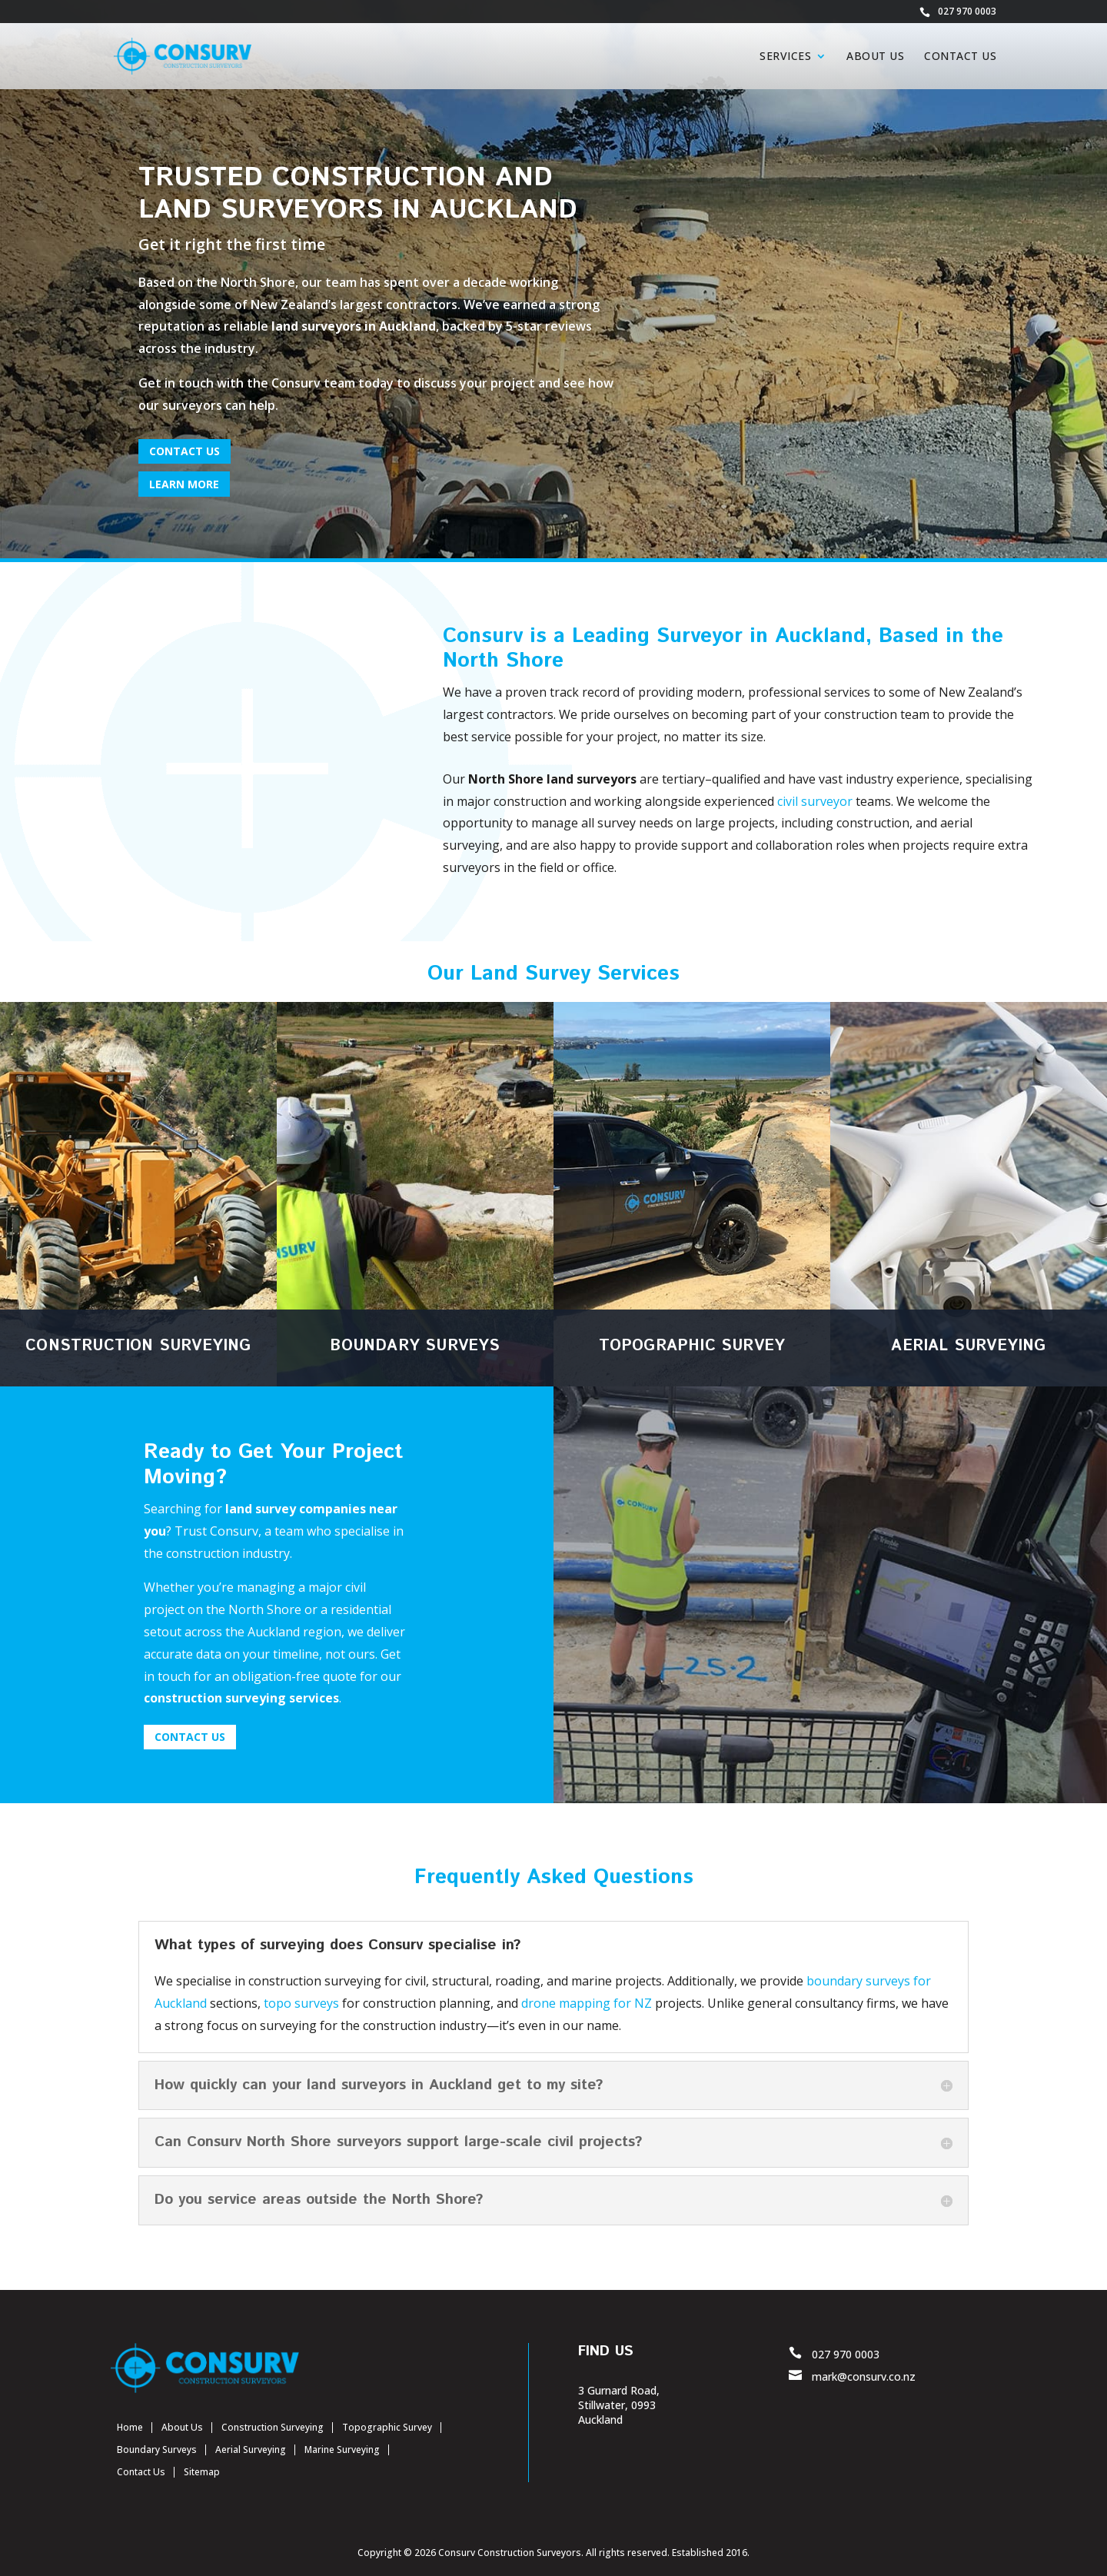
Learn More (184, 484)
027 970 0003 (967, 12)
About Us (875, 57)
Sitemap (202, 2471)
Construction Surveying (272, 2427)
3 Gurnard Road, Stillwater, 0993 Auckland (619, 2405)
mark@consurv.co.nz (864, 2376)
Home (130, 2427)
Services (785, 57)
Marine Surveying (342, 2449)
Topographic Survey (387, 2427)
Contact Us (960, 57)
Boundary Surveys (157, 2449)
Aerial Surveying (250, 2449)
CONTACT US (184, 451)
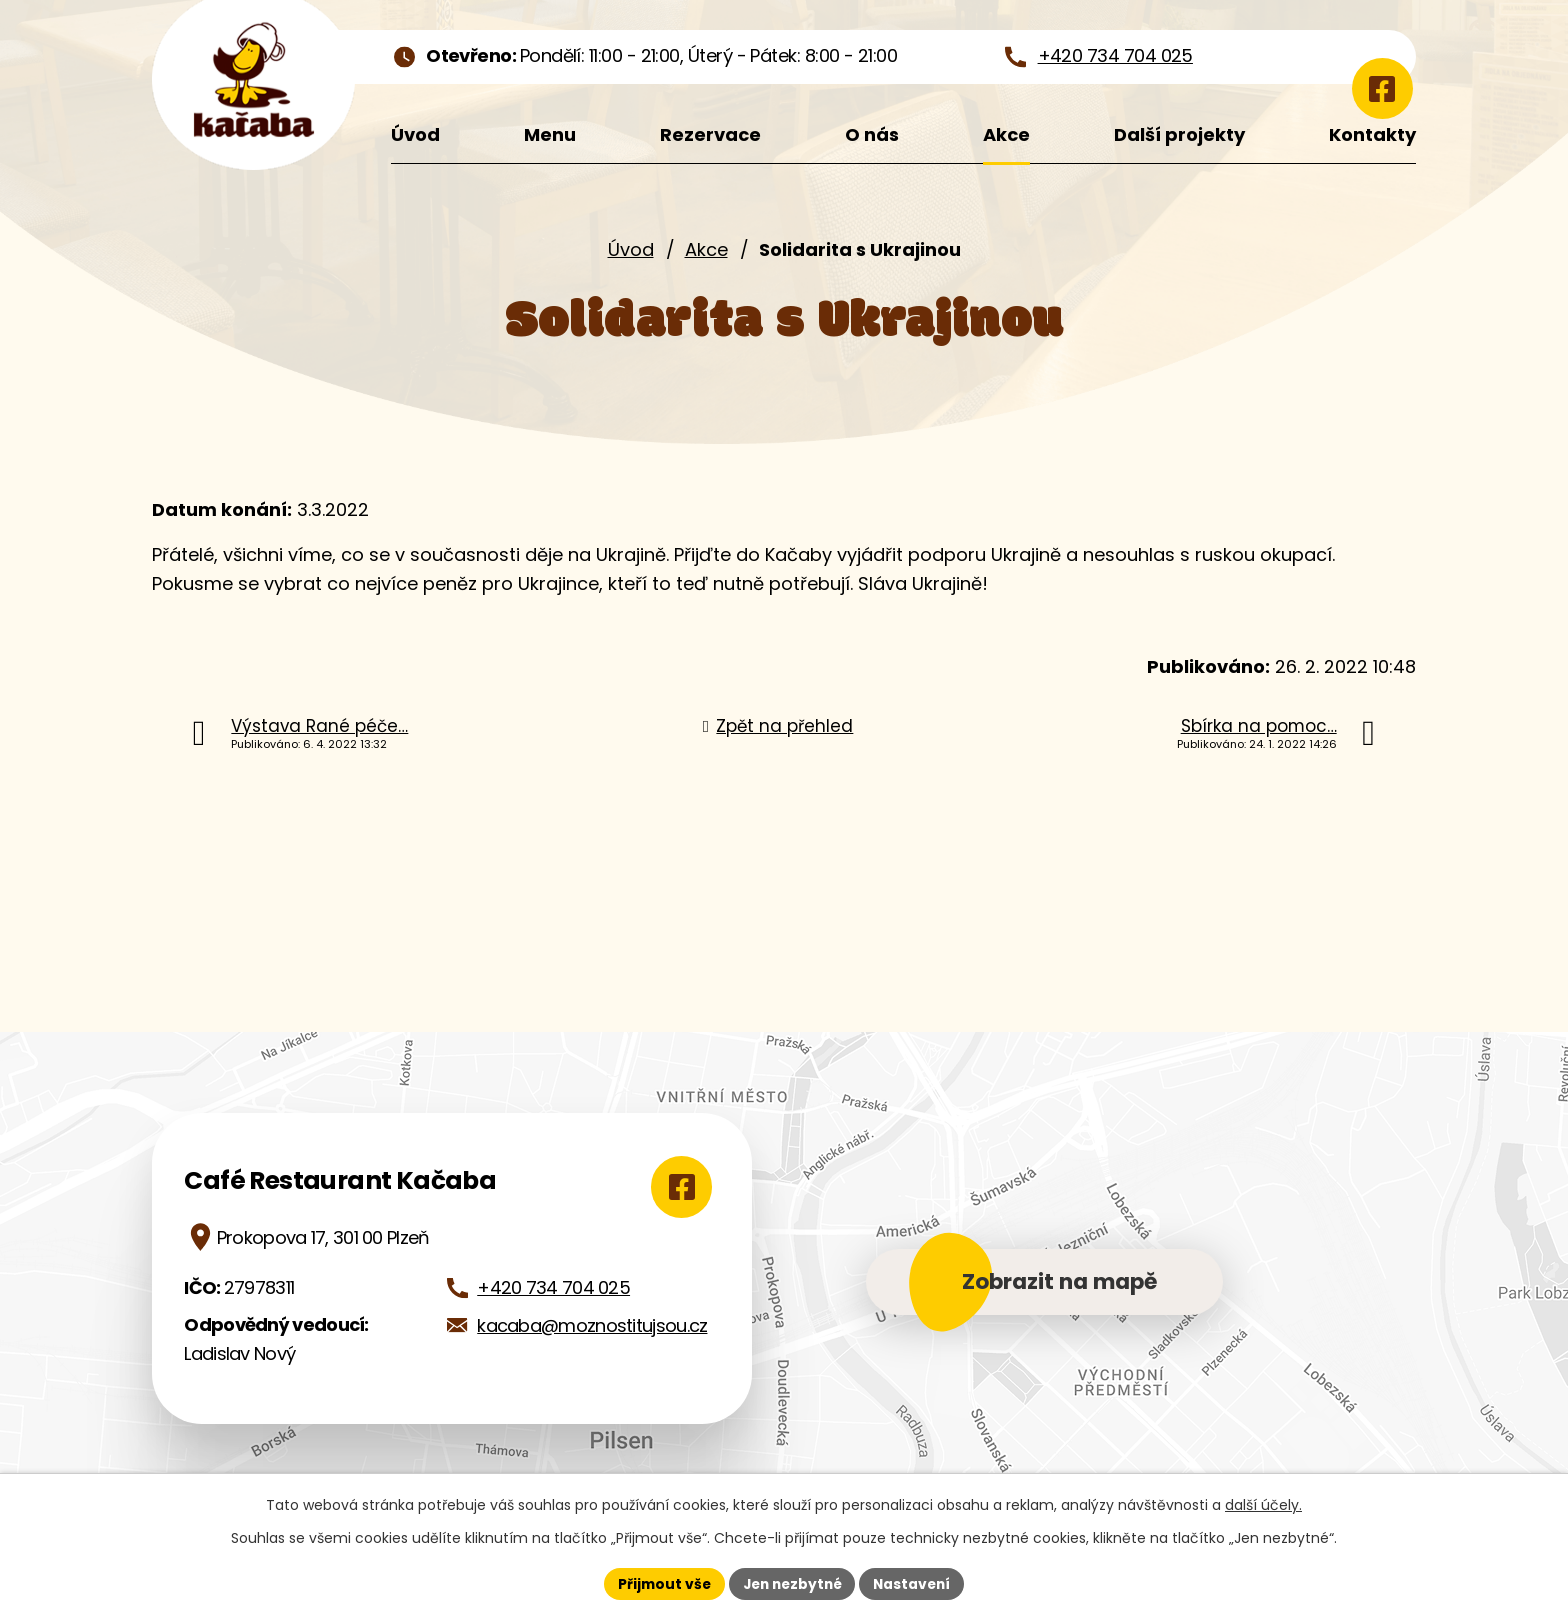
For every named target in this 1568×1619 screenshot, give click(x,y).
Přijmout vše (659, 1583)
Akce (706, 249)
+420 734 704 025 (553, 1287)
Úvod (631, 249)
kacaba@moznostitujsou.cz (592, 1325)
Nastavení (916, 1583)
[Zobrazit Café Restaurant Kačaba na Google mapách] (678, 1187)
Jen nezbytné (791, 1583)
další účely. (1263, 1505)
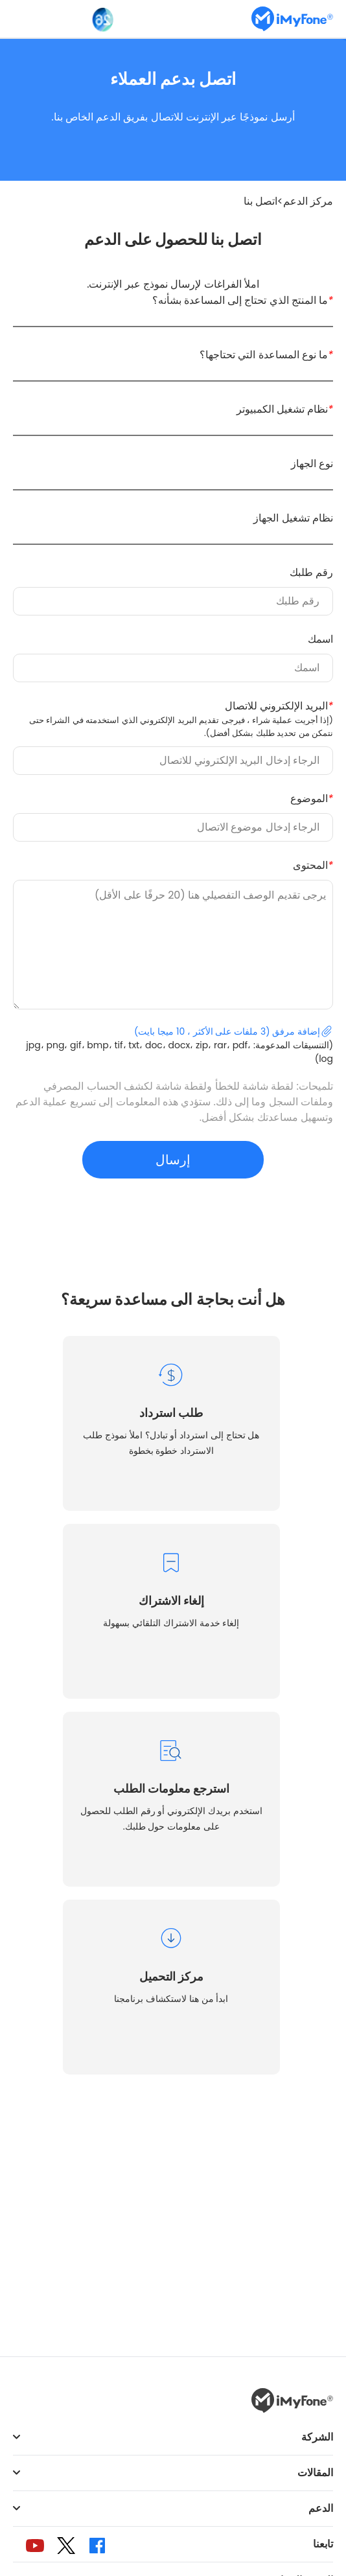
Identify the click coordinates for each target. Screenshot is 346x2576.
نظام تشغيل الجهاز (293, 518)
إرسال (173, 1160)
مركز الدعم (308, 201)
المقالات (315, 2472)
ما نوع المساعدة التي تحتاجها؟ (266, 355)
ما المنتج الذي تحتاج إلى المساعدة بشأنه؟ (242, 300)
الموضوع (311, 798)
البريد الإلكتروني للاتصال (174, 719)
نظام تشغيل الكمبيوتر (284, 409)
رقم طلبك (311, 572)
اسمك (320, 639)
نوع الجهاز (312, 463)
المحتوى (313, 865)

Task statement
Work out how many lines of the material contain the string "click"; nothing except that figure should be given.

Answer to this task
2